[Records supplied — start]

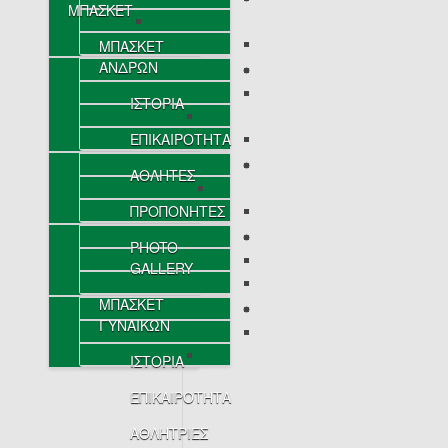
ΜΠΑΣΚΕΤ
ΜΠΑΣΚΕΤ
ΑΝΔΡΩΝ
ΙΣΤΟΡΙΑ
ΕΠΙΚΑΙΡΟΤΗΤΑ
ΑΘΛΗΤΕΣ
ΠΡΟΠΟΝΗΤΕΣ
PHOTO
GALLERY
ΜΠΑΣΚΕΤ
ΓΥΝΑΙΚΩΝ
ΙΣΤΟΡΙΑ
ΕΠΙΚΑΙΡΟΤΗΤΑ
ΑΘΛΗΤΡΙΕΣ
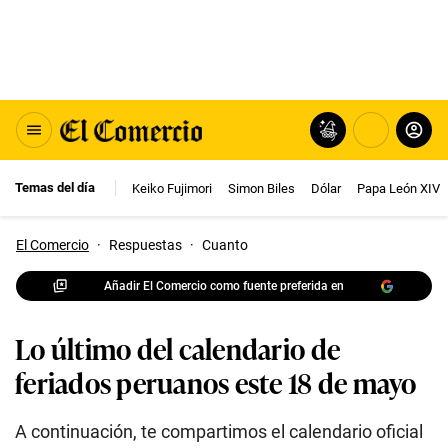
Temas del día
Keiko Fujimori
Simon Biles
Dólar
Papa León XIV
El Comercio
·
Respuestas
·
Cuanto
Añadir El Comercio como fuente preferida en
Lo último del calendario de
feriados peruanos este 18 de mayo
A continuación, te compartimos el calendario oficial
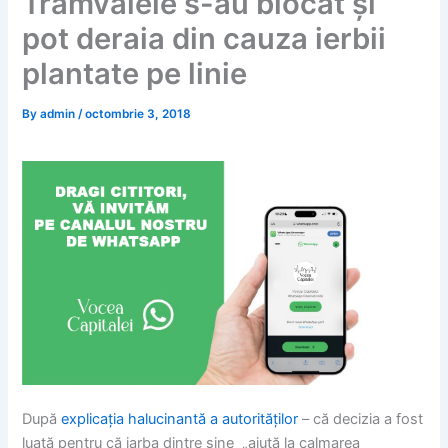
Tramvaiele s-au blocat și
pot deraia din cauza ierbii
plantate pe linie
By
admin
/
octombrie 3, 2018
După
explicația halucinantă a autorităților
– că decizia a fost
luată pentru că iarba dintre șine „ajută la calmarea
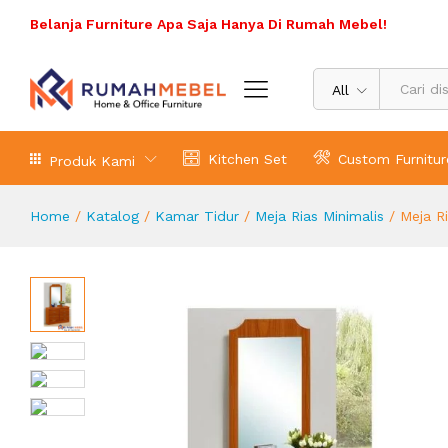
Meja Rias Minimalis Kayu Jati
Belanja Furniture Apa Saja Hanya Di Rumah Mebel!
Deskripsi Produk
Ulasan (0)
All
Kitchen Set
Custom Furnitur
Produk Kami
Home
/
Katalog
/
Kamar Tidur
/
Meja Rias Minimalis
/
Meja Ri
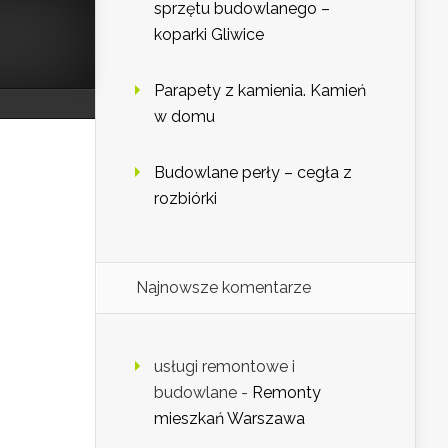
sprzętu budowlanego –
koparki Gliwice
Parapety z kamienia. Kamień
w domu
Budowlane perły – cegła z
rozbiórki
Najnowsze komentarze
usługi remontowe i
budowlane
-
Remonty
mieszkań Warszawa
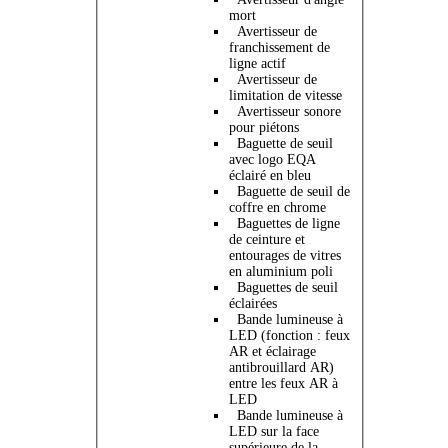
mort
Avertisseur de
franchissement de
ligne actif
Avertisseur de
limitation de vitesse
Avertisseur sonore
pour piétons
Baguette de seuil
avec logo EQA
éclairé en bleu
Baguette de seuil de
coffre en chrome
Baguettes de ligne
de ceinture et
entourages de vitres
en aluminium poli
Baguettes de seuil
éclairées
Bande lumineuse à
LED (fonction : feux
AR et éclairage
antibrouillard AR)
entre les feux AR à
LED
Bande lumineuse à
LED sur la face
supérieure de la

[Records supplied — finish]

Requirement: What is needed here is one number: how many lines of the entries hold the string "Comercio".

Output of the task: 2